CVE-2026-18577 n'est pas une nouvelle vulnérabilité isolée : c'est un contournement du correctif appliqué à CVE-2026-18556, une première faille d'authentification déjà exploitée dans la nature. N-able a publié un hotfix d'urgence (2026.3.1.7) le 2 août, puis a dû reconnaître que la portée de l'incident dépassait ce que le premier correctif couvrait. Parce que N-central sert de porte d'entrée vers les parcs informatiques de multiples clients en aval, la compromission d'un seul serveur RMM peut se propager à toutes les organisations administrées par ce serveur, un scénario de risque de chaîne d'approvisionnement caractéristique des attaques contre les plateformes MSP.
Chronologie
| Date | Événement |
|---|---|
| 2025 (date exacte non communiquée) | N-central déjà ciblé par une précédente vague de zero-day ayant motivé une alerte CISA |
| Avant 2026.2 | CVE-2026-18556 (CWE-288, bypass d'authentification par canal alternatif) affecte toutes les versions jusqu'à 2026.1 |
| 31 juillet 2026 | N-able commence à investiguer après un volume anormal d'erreurs de licence remontées par des clients on-premises |
| 1er août 2026 | N-able confirme une exploitation active et ouvre une investigation formelle |
| 2 août 2026 | Publication du hotfix 2026.3.1.7 (CVE-2026-18577) ; découverte que la première correction (passage en 2026.2) n'avait pas fermé le chemin d'exploitation, seulement une variante |
| 2 août 2026 | Microsoft observe le début du déploiement de StormEncryptor par Storm-1175 |
| 3 août 2026 | CVE-2026-18577 ajoutée au catalogue CISA KEV ; N-able publie IOC (IP, service Cloudflared, svchost.exe) |
| 3 août 2026 | Huntress publie une analyse confirmant une compromission limitée chez un partenaire (9 organisations touchées, un endpoint par organisation) |
| 10 août 2026 | Microsoft et BleepingComputer publient les détails de la campagne StormEncryptor |
Fiche vulnérabilité (format fiche CTI)
CVE-2026-18577 | CVSS 4.0 : 8.2 | N-able N-central, toutes versions antérieures à 2026.3.1.7
Contournement d'authentification par canal alternatif (CWE-288), qualifié par N-able de « unauthenticated administrative account takeover ». Il s'agit d'un bypass du correctif de CVE-2026-18556 : la version 2026.2 avait fermé le premier chemin d'exploitation identifié, mais un chemin alternatif permettant le même résultat, une prise de contrôle administrative sans authentification, est resté exploitable jusqu'à la version 2026.3.1.7. N-able n'a publié aucun détail de niveau code sur l'endpoint ou la séquence de requêtes vulnérable, une réticence habituelle sur ce type de faille tant que l'exploitation reste massive.
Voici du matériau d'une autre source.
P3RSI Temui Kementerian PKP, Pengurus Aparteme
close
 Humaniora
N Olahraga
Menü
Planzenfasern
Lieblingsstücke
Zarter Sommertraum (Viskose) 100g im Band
Conditions d'exploitation : accès réseau à l'interface N-central (hébergée ou on-premises), aucune authentification préalable requise. PoC disponible : non publié publiquement à ce jour, mais l'exploitation active dans la nature démontre qu'un exploit fonctionnel circule déjà chez au moins un groupe d'attaquants. Patch/mitigation : mise à niveau vers 2026.3.1.7 obligatoire, y compris pour les clients ayant déjà appliqué la version 2026.3 simple, jugée insuffisante après coup.
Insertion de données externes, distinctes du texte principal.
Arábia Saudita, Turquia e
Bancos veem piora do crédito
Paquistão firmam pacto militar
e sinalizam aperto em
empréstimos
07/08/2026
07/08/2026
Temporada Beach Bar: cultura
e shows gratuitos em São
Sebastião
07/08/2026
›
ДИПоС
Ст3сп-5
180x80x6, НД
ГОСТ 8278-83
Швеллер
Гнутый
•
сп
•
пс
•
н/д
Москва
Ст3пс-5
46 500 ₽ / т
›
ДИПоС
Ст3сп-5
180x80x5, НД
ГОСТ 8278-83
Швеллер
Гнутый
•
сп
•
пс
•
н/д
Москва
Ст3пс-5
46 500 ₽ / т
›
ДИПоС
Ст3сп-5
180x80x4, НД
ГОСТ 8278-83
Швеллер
CVE-2026-18556 | CVSS 4.0 : 8.2 | N-able N-central, versions antérieures à 2026.2
Vulnérabilité originelle de contournement d'authentification (CWE-288) dont le correctif incomplet a donné naissance à CVE-2026-18577. Corrigée en 2026.2, mais la classe de vulnérabilité sous-jacente n'a été traitée que partiellement, ouvrant la voie à la variante ultérieure.
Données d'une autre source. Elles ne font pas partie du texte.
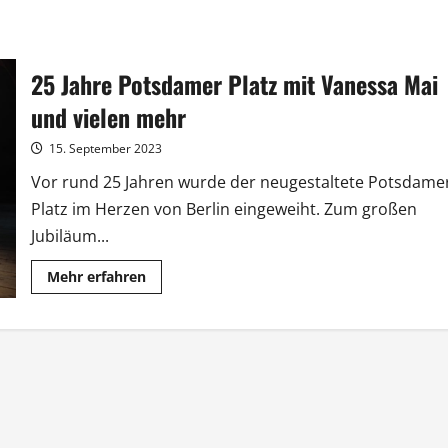
25 Jahre Potsdamer Platz mit Vanessa Mai
und vielen mehr
15. September 2023
Vor rund 25 Jahren wurde der neugestaltete Potsdame
Platz im Herzen von Berlin eingeweiht. Zum großen
Jubiläum...
Mehr
Mehr erfahren
Informationen
über
25
Jahre
Potsdamer
Platz
mit
Vanessa
Mai
und
vielen
mehr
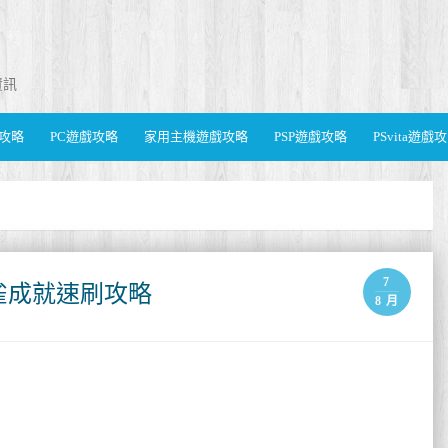
資訊
遊戲攻略
PC遊戲攻略
家用主機遊戲攻略
PSP遊戲攻略
PSvita遊戲
7
雀成就速刷攻略
8 月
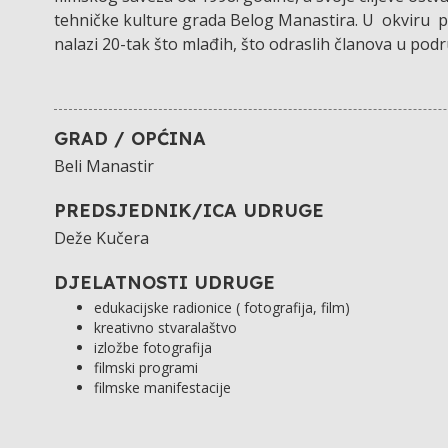
tehničke kulture grada Belog Manastira. U okviru p
nalazi 20-tak što mlađih, što odraslih članova u podr
GRAD / OPĆINA
Beli Manastir
PREDSJEDNIK/ICA UDRUGE
Deže Kučera
DJELATNOSTI UDRUGE
edukacijske radionice ( fotografija, film)
kreativno stvaralaštvo
izložbe fotografija
filmski programi
filmske manifestacije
Fiche d'acteur : Storm-1175
Storm-1175 est un acteur financièrement motivé, attribué à la Chine par Microsoft, actif de longue date contre des cibles exposées sur Internet via une combinaison de zero-days et de vulnérabilités n-day. Son historique d'exploitation inclut Mirth Connect (CVE-2023-37679, CVE-2023-43208), ConnectWise ScreenConnect (CVE-2024-1709, CVE-2024-1708), JetBrains TeamCity (CVE-2024-27198, CVE-2024-27199), Fortinet FortiClient EMS (CVE-2023-48788), Fortra GoAnywhere (CVE-2025-10035), SmarterTools SmarterMail, Microsoft Exchange et Ivanti Connect Secure. Jusqu'à cette campagne, la charge finale de prédilection du groupe était Medusa. StormEncryptor marque le premier abandon documenté de cet outil au profit d'un ransomware maison écrit en C++, ce qui suggère soit une rupture avec l'affiliation Medusa, soit une volonté de brouiller l'attribution technique tout en conservant le même mode opératoire de compromission rapide.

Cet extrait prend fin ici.